Keep the affective filter in mind

Keep the affective filter in mind!

  • You don’t have to grade everything that the students present or write. Allowing them to present or speak without grading them can remove some of the anxiety associated with speaking!


Keep em on their toes

Keep ‘em on their toes!

  • If answering book/ homework questions when reviewing answers, ask them “Why?” to justify their response when they’re not expecting it. They’ll be caught off guard, but will try to respond.

  • Randomly ask a student a question during class in the target language.


Journaling

Journaling

  • At any or all level of instruction.

  • Let’s them be creative.

  • Putting too many limits may raise affective filter (stress!)

  • Walk around as they write and give suggestions.

  • Grade for completion.

  • No pressure authentic use of language.


Journal topics

Journal topics

  • Write about your vacation. Use preterite and imperfect.

  • What are you going to do this weekend. Use ir +a+ infinitivo.

  • Your best friend is having problems with their boyfriend or girlfriend. Write a short letter giving him/her advice. Use the subjunctive.

  • Write a disgusting recipe. Use formal commands.

  • Describe what you and your family are doing right now. Use the present progressive. .

  • You just bought a present for your friend. Make them guess what it is by giving a detailed description without mentioning what it is.

  • Describe a time when you use Spanish outside of class. Where? When? With whom? Why? How did you feel afterwards?

  • Describe your daily routine. Include some reflexive verbs.

  • What’s your favorite band? Why? How do you feel after listening to their music.

  • Which university would you like to attend? Why?

  • The movie “I am Legend” just became your reality. You are the only one left in the world.

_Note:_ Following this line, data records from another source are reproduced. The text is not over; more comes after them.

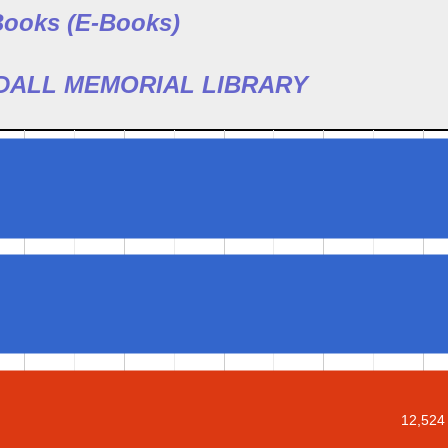
 Books (E-Books)
ODALL MEMORIAL LIBRARY
12,524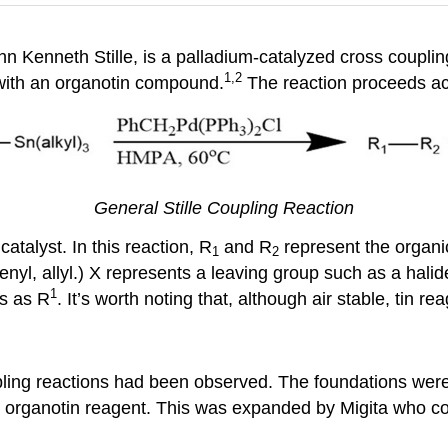
hn Kenneth Stille, is a palladium-catalyzed cross coupling
1,2
 with an organotin compound.
The reaction proceeds acc
General Stille Coupling Reaction
talyst. In this reaction, R
and R
represent the organic
1
2
nyl, allyl.) X represents a leaving group such as a halide o
1
cs as R
. It’s worth noting that, although air stable, tin re
upling reactions had been observed. The foundations were
n organotin reagent. This was expanded by Migita who co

Use the subjunctive with impersonal expressions to make the situation a bit more rational. (Es importante que, es bueno, es triste que, es probable, es posible que, etc.)

  • Describe some good and bad relationships. Use reciprocal reflexives where possible.

  • What is a good friend?

  • What is a good teacher?

  • You just won a million dollars. Make a list of gifts that you are going to buy for your family and friends. Use the word “para” to indicate the destination of the gift.

  • Make a list of various things that you did last week and for how much time you did them. Use the word “por” to indicate the period of time you did them.


More journal ideas

More journal ideas

The economy went bad. Now people have to exchange things instead of use money. Make a list of groceries you need and how you are going to “pay” for them.

You have various things you need to do next month. Make a list indicating the due date for each using “para”.

 Homework: Watch a telenovela in Spanish. Journal: Write a summary of what you saw.

Draw a typical family situation and describe it. (Carmen Lomas Garza)

Describe a particular work of a particular artista.

Dialog – Pass a journal back and forth. Let them talk without their voices.

Write a song using ‘nosotros’ commands.

Compare your dream car to that of a friend. Use possessive pronouns.

Read a poem and comment on it.

Describe what you have done to help the environment in your community. Use the present progressive in your response.

What will you have accomplished by the end of the school year? Use the future perfect in your response.

Tell a story about something that happened when you were a kid. Use preterite and imperfect.